──────── Information ────────
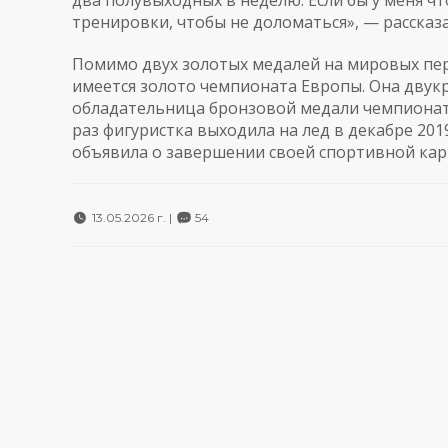
два полувыходных в неделю. Если бы у меня что
тренировки, чтобы не доломаться», — рассказ
Помимо двух золотых медалей на мировых пер
имеется золото чемпионата Европы. Она двукр
обладательница бронзовой медали чемпионата
раз фигуристка выходила на лед в декабре 2019
объявила о завершении своей спортивной кар
13.05.2026 г. |
54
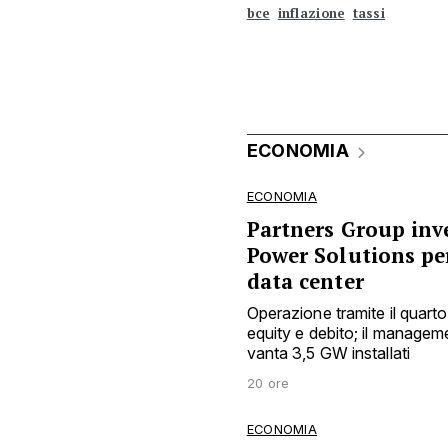
bce
inflazione
tassi
ECONOMIA
ECONOMIA
Partners Group inve
Power Solutions pe
data center
Operazione tramite il quarto
equity e debito; il manage
vanta 3,5 GW installati
20 ore
ECONOMIA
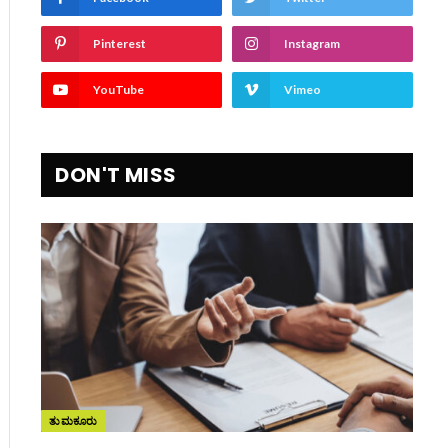
Pinterest
Instagram
YouTube
Vimeo
ite
DON'T MISS
ತುಮಕೂರು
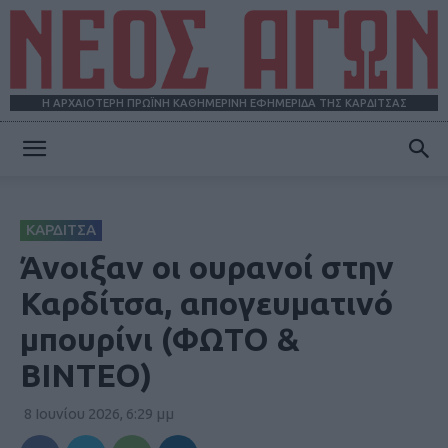
Η ΑΡΧΑΙΟΤΕΡΗ ΠΡΩΪΝΗ ΚΑΘΗΜΕΡΙΝΗ ΕΦΗΜΕΡΙΔΑ ΤΗΣ ΚΑΡΔΙΤΣΑΣ
ΝΕΟΣ
ΚΑΡΔΙΤΣΑ
ΑΓΩΝ
Άνοιξαν οι ουρανοί στην
Καρδίτσα, απογευματινό
μπουρίνι (ΦΩΤΟ &
ΒΙΝΤΕΟ)
8 Ιουνίου 2026, 6:29 μμ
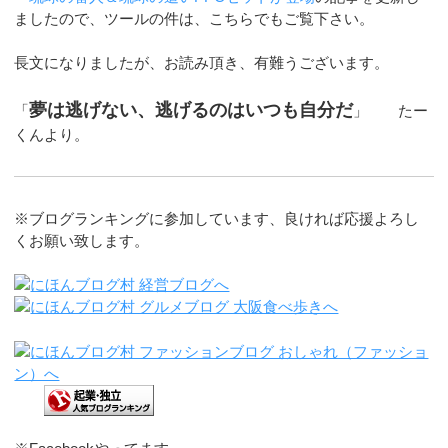
ましたので、ツールの件は、こちらでもご覧下さい。
長文になりましたが、お読み頂き、有難うございます。
夢は逃げない、逃げるのはいつも自分だ
「
」 たー
くんより。
※ブログランキングに参加しています、良ければ応援よろし
くお願い致します。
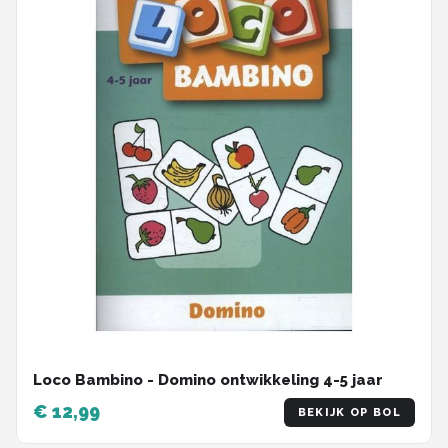
Loco Bambino - Domino ontwikkeling 4-5 jaar
€ 12,99
BEKIJK OP BOL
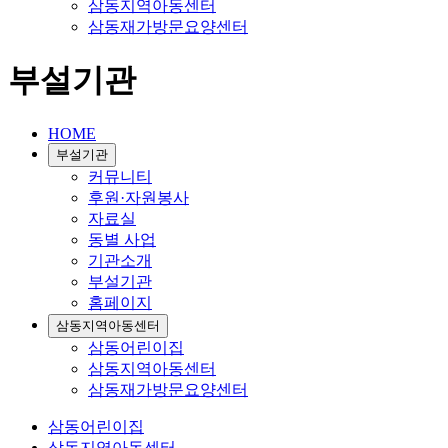
삼동지역아동센터
삼동재가방문요양센터
부설기관
HOME
부설기관
커뮤니티
후원·자원봉사
자료실
동별 사업
기관소개
부설기관
홈페이지
삼동지역아동센터
삼동어린이집
삼동지역아동센터
삼동재가방문요양센터
삼동어린이집
삼동지역아동센터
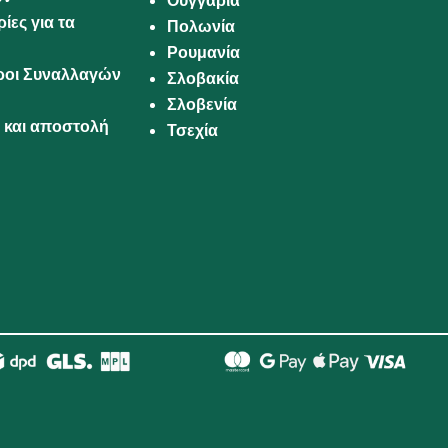
Ουγγαρία
ίες για τα
Πολωνία
Ρουμανία
Όροι Συναλλαγών
Σλοβακία
Σλοβενία
και αποστολή
Τσεχία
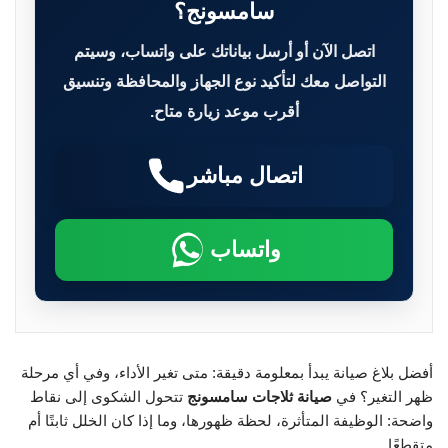
سامسونج؟
اتصل الآن أو أرسل بياناتك على واتساب، وسيتم
التواصل معك لتأكيد نوع الجهاز والمحافظة وتنسيق
أقرب موعد زيارة متاح.
اتصال مباشر
واتساب
أفضل بلاغ صيانة يبدأ بمعلومة دقيقة: متى تغير الأداء، وفي أي مرحلة
ظهر التغير؟ في
صيانة ثلاجات سامسونج
تتحول الشكوى إلى نقاط
واضحة: الوظيفة المتأثرة، لحظة ظهورها، وما إذا كان الخلل ثابتًا أم
متقطعًا.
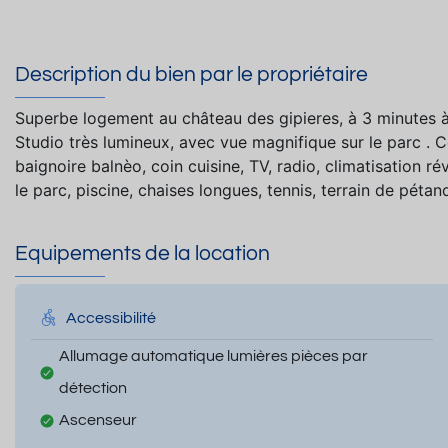
Description du bien par le propriétaire
Superbe logement au château des gipieres, à 3 minutes à
Studio très lumineux, avec vue magnifique sur le parc . C
baignoire balnèo, coin cuisine, TV, radio, climatisation r
le parc, piscine, chaises longues, tennis, terrain de pétan
Equipements de la location
Accessibilité
Allumage automatique lumières pièces par
détection
Ascenseur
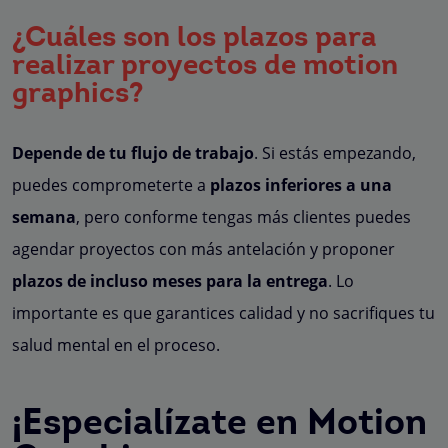
¿Cuáles son los plazos para
realizar proyectos de motion
graphics?
Depende de tu flujo de trabajo
. Si estás empezando,
puedes comprometerte a
plazos inferiores a una
semana
, pero conforme tengas más clientes puedes
agendar proyectos con más antelación y proponer
plazos de incluso meses para la entrega
. Lo
importante es que garantices calidad y no sacrifiques tu
salud mental en el proceso.
¡Especialízate en Motion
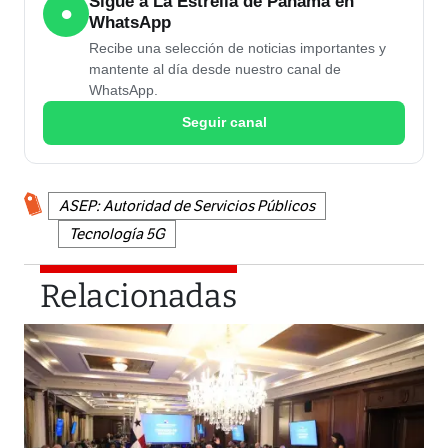
Sigue a La Estrella de Panamá en
●
WhatsApp
Recibe una selección de noticias importantes y
mantente al día desde nuestro canal de
WhatsApp.
Seguir canal
ASEP: Autoridad de Servicios Públicos
Tecnología 5G
Relacionadas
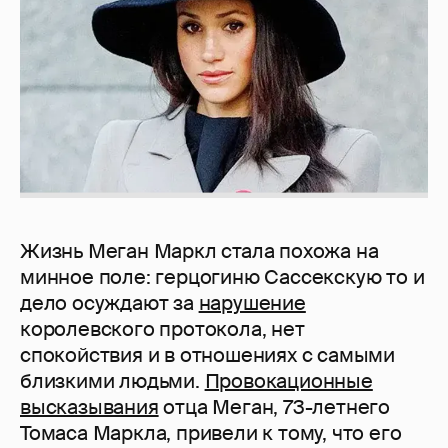
Жизнь Меган Маркл стала похожа на
минное поле: герцогиню Сассекскую то и
дело осуждают за
нарушение
королевского протокола, нет
спокойствия и в отношениях с самыми
близкими людьми.
Провокационные
высказывания
отца Меган, 73-летнего
Томаса Маркла, привели к тому, что его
────────
● **What is needed**:
Transcribe the records above exactly, omitting every picture they contain.

● **Solution to the problem**:
два полувыходных в неделю. Если бы у меня что
тренировки, чтобы не доломаться», — рассказ
Помимо двух золотых медалей на мировых пер
имеется золото чемпионата Европы. Она двукр
обладательница бронзовой медали чемпионата
раз фигуристка выходила на лед в декабре 2019
объявила о завершении своей спортивной кар
13.05.2026 г. |
54
bce
inflazione
tassi
ECONOMIA
ECONOMIA
Partners Group inve
Power Solutions pe
data center
Operazione tramite il quarto
equity e debito; il manage
vanta 3,5 GW installati
20 ore
ECONOMIA
Pinterest
Instagram
YouTube
Vimeo
ite
DON'T MISS
ತುಮಕೂರು
Η ΑΡΧΑΙΟΤΕΡΗ ΠΡΩΪΝΗ ΚΑΘΗΜΕΡΙΝΗ ΕΦΗΜΕΡΙΔΑ ΤΗΣ ΚΑΡΔΙΤΣΑΣ
ΝΕΟΣ
ΚΑΡΔΙΤΣΑ
ΑΓΩΝ
Άνοιξαν οι ουρανοί στην
Καρδίτσα, απογευματινό
μπουρίνι (ΦΩΤΟ &
ΒΙΝΤΕΟ)
8 Ιουνίου 2026, 6:29 μμ
ましたので、ツールの件は、こちらでもご覧下さい。
長文になりましたが、お読み頂き、有難うございます。
夢は逃げない、逃げるのはいつも自分だ
「
」 たー
くんより。
※ブログランキングに参加しています、良ければ応援よろし
くお願い致します。
Loco Bambino - Domino ontwikkeling 4-5 jaar
€ 12,99
BEKIJK OP BOL
삼동지역아동센터
삼동재가방문요양센터
부설기관
HOME
부설기관
커뮤니티
후원·자원봉사
자료실
동별 사업
기관소개
부설기관
홈페이지
삼동지역아동센터
삼동어린이집
삼동지역아동센터
삼동재가방문요양센터
삼동어린이집
삼동지역아동센터
Ουγγαρία
ίες για τα
Πολωνία
Ρουμανία
Όροι Συναλλαγών
Σλοβακία
Σλοβενία
και αποστολή
Τσεχία
سامسونج؟
اتصل الآن أو أرسل بياناتك على واتساب، وسيتم
التواصل معك لتأكيد نوع الجهاز والمحافظة وتنسيق
أقرب موعد زيارة متاح.
اتصال مباشر
واتساب
أفضل بلاغ صيانة يبدأ بمعلومة دقيقة: متى تغير الأداء، وفي أي مرحلة
ظهر التغير؟ في
صيانة ثلاجات سامسونج
تتحول الشكوى إلى نقاط
واضحة: الوظيفة المتأثرة، لحظة ظهورها، وما إذا كان الخلل ثابتًا أم
متقطعًا.
Description du bien par le propriétaire
Superbe logement au château des gipieres, à 3 minutes à
Studio très lumineux, avec vue magnifique sur le parc . C
baignoire balnèo, coin cuisine, TV, radio, climatisation r
le parc, piscine, chaises longues, tennis, terrain de pétan
Equipements de la location
Accessibilité
Allumage automatique lumières pièces par
détection
Ascenseur
¿Cuáles son los plazos para
realizar proyectos de motion
graphics?
Depende de tu flujo de trabajo
. Si estás empezando,
puedes comprometerte a
plazos inferiores a una
semana
, pero conforme tengas más clientes puedes
agendar proyectos con más antelación y proponer
plazos de incluso meses para la entrega
. Lo
importante es que garantices calidad y no sacrifiques tu
salud mental en el proceso.
¡Especialízate en Motion
Sigue a La Estrella de Panamá en
●
WhatsApp
Recibe una selección de noticias importantes y
mantente al día desde nuestro canal de
WhatsApp.
Seguir canal
ASEP: Autoridad de Servicios Públicos
Tecnología 5G
Relacionadas
Жизнь Меган Маркл стала похожа на
минное поле: герцогиню Сассекскую то и
дело осуждают за
нарушение
королевского протокола, нет
спокойствия и в отношениях с самыми
близкими людьми.
Провокационные
высказывания
отца Меган, 73-летнего
Томаса Маркла, привели к тому, что его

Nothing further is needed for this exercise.